Highlights & Insights¶
- Fills a critical gap: InFlux is the first real-world video benchmark providing per-frame dynamic intrinsic ground truth, enabling the research community to systematically evaluate dynamic intrinsic prediction methods for the first time.
- Elegant annotation scheme: The LUT + lens metadata approach converts the per-frame calibration challenge into a one-time table lookup, balancing accuracy with natural capture conditions.
- Novel drone calibration: The RTK + LED design elegantly resolves the inability of planar calibration targets to cover large-FOV scenes.
- Evaluation exposes weaknesses: Quantitative results clearly demonstrate the fragility of existing methods under dynamic intrinsics, pointing the way for future research.

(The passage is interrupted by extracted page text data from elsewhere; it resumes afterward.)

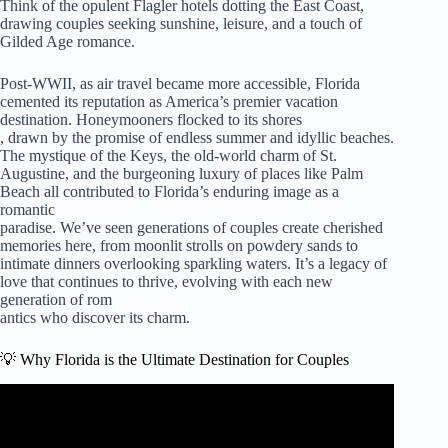
Think of the opulent Flagler hotels dotting the East Coast,
drawing couples seeking sunshine, leisure, and a touch of
Gilded Age romance.
Post-WWII, as air travel became more accessible, Florida
cemented its reputation as America’s premier vacation
destination. Honeymooners flocked to its shores
, drawn by the promise of endless summer and idyllic beaches.
The mystique of the Keys, the old-world charm of St.
Augustine, and the burgeoning luxury of places like Palm
Beach all contributed to Florida’s enduring image as a
romantic
paradise. We’ve seen generations of couples create cherished
memories here, from moonlit strolls on powdery sands to
intimate dinners overlooking sparkling waters. It’s a legacy of
love that continues to thrive, evolving with each new
generation of rom
antics who discover its charm.
💡 Why Florida is the Ultimate Destination for Couples
Video: 10 Best Romantic Getaways in Florida | 2024
Travel Guide Edition | ChadGallivanter.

Limitations & Future Work¶
- High hardware dependency: Professional cinema-grade cameras and lenses (ARRI Alexa Mini + cinema zoom lenses) are required, making the approach difficult to generalize to consumer devices.

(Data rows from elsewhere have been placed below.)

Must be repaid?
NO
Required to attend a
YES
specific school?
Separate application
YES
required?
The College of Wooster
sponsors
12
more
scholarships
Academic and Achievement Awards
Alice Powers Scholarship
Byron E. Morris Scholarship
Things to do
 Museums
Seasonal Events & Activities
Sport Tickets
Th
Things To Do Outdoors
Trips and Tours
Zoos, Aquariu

- Limited lens coverage: Only two lens types are included, with a narrow range of camera models.
- No train/test split: The benchmark does not provide a standard training set, limiting direct use for data-driven methods.
- Restricted to metadata-capable lenses: Lenses that do not record LFL/FD cannot use this scheme to obtain ground truth.

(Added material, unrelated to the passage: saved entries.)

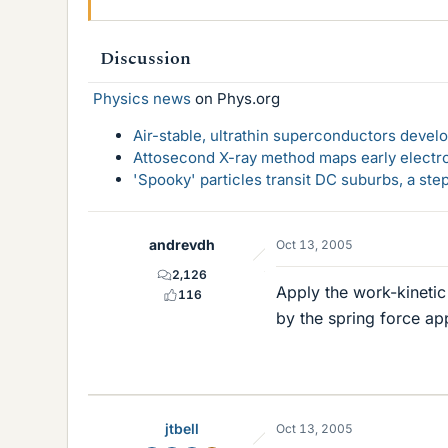
Discussion
Physics news
on Phys.org
Air-stable, ultrathin superconductors deve
Attosecond X-ray method maps early electro
'Spooky' particles transit DC suburbs, a st
andrevdh
Oct 13, 2005
2,126
Apply the work-kinetic
116
by the spring force app
jtbell
Oct 13, 2005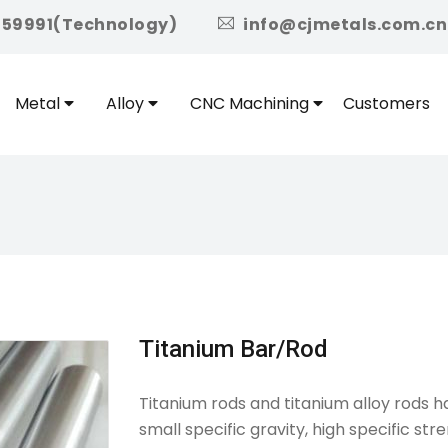
icon
959991(Technology)
info@cjmetals.com.cn
Metal
Alloy
CNC Machining
Customers
Titanium Bar/Rod
Titanium rods and titanium alloy rods h
small specific gravity, high specific st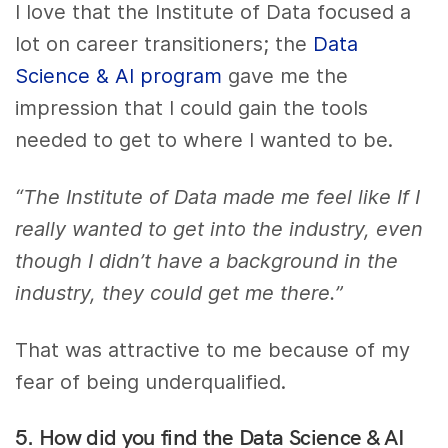
I love that the Institute of Data focused a
lot on career transitioners; the
Data
Science & AI program
gave me the
impression that I could gain the tools
needed to get to where I wanted to be.
“The Institute of Data made me feel like If I
really wanted to get into the industry, even
though I didn’t have a background in the
industry, they could get me there.”
That was attractive to me because of my
fear of being underqualified.
5. How did you find the Data Science & AI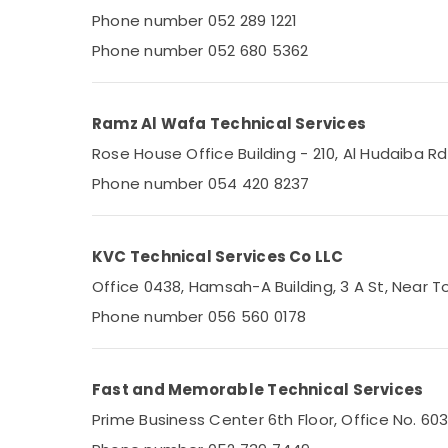
Phone number 052 289 1221
Plumbers in JVC
Phone number 052 680 5362
AC Service Companies in Dubai
Villa Electrical Repair & Maintenance Dubai
AC Repair and Maintenance Services in
Ramz Al Wafa Technical Services
Dubai
Rose House Office Building - 210, Al Hudaiba 
Emergency Electrical Repair Services in
Phone number 054 420 8237
Dubai
Appliance Installations in Dubai
Electricians in Al Quoz
KVC Technical Services Co LLC
Central AC Repairing Services in Dubai
Office 0438, Hamsah-A Building, 3 A St, Near To
Plumbers in Arabian Ranches
Phone number 056 560 0178
Plumbers in Al Furjan
Refrigeration Equipment Suppliers in Dubai
Fast and Memorable Technical Services
AC Installation Companies in Dubai
Prime Business Center 6th Floor, Office No. 60
All Type Microwave Ovens Repairs in Dubai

- Interpolation accuracy: Linear/barycentric interpolation may not perfectly model complex real-world lens systems.
Related Work & Insights¶
- Real-world intrinsic datasets (KITTI, EuRoC, ETH3D): All use fixed intrinsics and do not support dynamic variation.
- Synthetic intrinsic datasets ([Ray+ 2024], [Liao+ 2025]): Suffer from sim-to-real gap or insufficient coverage.
- Calibration methods (Kalibr [Maye+ 2013], OpenCV [Bradski 2000]): The improved Kalibr introduced in InFlux achieves substantially higher accuracy.
- Intrinsic estimation methods (COLMAP, GeoCalib [Jin+ 2023], UniDepthV2 [Piccinelli+ 2025]): All reveal shortcomings in dynamic scenes when evaluated on InFlux.
Rating¶
- Novelty: ⭐⭐⭐⭐ — Fills the gap in dynamic intrinsic benchmarks; the LUT annotation scheme is creatively designed.
- Experimental Thoroughness: ⭐⭐⭐⭐ — Six baseline methods + synthetic validation + rich diversity analysis.
- Writing Quality: ⭐⭐⭐⭐ — Clear structure, complete technical details, and abundant figures and tables.
- Value: ⭐⭐⭐⭐ — Provides the 3D vision community with a much-needed evaluation infrastructure for dynamic intrinsics.